Kurdish parliamentary elections, which were originally scheduled for last year but were delayed due to the political fallout following the region’s bid for independence from Iraq, took place on September 30. The results, which were supposed to have been officially announced on October 3, have been delayed due to numerous complaints and allegations of fraud, according to Reuters.

After three decades of a tenuous power-sharing agreement between the two primary Kurdish parties, the Kurdistan Democratic Party (KDP) has the potential to dominate its main rival, the Patriotic Union of Kurdistan Party (PUK).

The two parties agreed to a power-sharing agreement in the 1990s after a four-year civil war. Following the American invasion of Iraq in 2003, the agreement was extended to allow the KDP’s leader, Masoud Barzani, to serve as president of the Kurdistan Regional Government (KRG) while the PUK’s leader, the late Jalal Talabani, assumed the chiefly ceremonial presidency of Iraq’s federal government.

The now-fractured leadership of the PUK, however, has given the KDP an opening to renege on the power-sharing arrangement. For the first time, the KDP nominated their own candidate for the Iraqi presidency.
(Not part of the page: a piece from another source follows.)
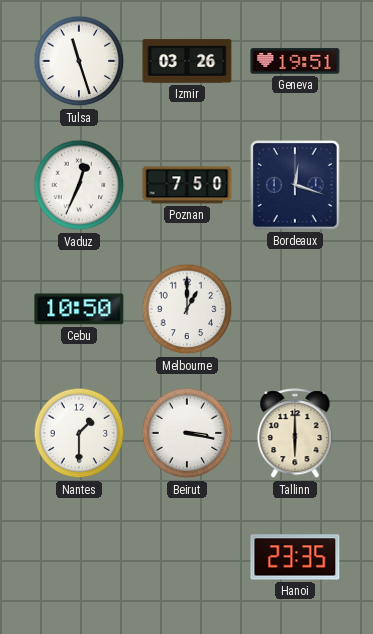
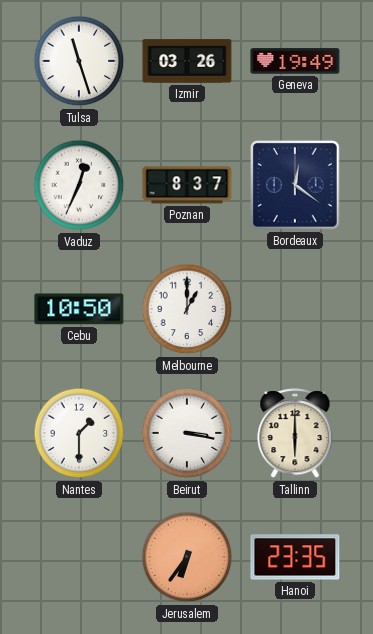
Geneva: 19:51 -> 19:49
Poznan: 7:50 -> 8:37
Bordeaux: 12:18 -> 12:21
Jerusalem: none -> 6:36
While the PUK’s candidate for the Iraqi presidency ultimately triumphed, the KDP has grown increasingly vitriolic toward the PUK in its bid for control of the KRG, reported Al Jazeera.

This election cycle was also marred by allegations from multiple opposition parties of voter fraud and armed intimidation. According to Al Jazeera, these opposition parties, which include Gorran, the Kurdistan Islamic Group, and New Generation, claimed that the KDP and PUK were engaged in widespread voter fraud through the use of their armed forces, the Peshmerga, and an extensive political patronage system.

“Electoral fraud is not only what is happening on election day but rather before the election day as the KDP and PUK force the KDP and PUK militia forces, anti-terror forces, the security forces, and the police forces to vote for them, threatening people with cutting their salaries if they do not vote for them, distributing cash, and using clans and governmental and state institutions to their benefit,” Kamal Chomani, a fellow of the Tahrir Institute for Middle East Policy, reported to Al-Monitor.

The leadership of both the PUK and KDP have rejected these allegations. Al-Monitor reported that, prior to elections, the KRG announced that six foreign countries would be monitoring the elections through their consulates, intending to assuage concerns of voter fraud. Still, according to Al-Monitor, multiple instances of legitimate voter fraud occurred, involving gunmen, fake IDs, and intimidation of journalists.

The vote filled 111 seats, 11 of which were reserved for Christian and Turkmen ethnic minorities. According to Rudaw Media Network, a KDP-backed news agency, 58 percent of eligible Kurds voted. Rudaw projects that the KDP will remain in power with 45 seats, followed by the PUK with 21 seats, and Gorran with 12 seats. The KDP is 11 seats short of a majority, but Rudaw reports that the party has close ties with most of the 11 representatives reserved for ethnic minorities.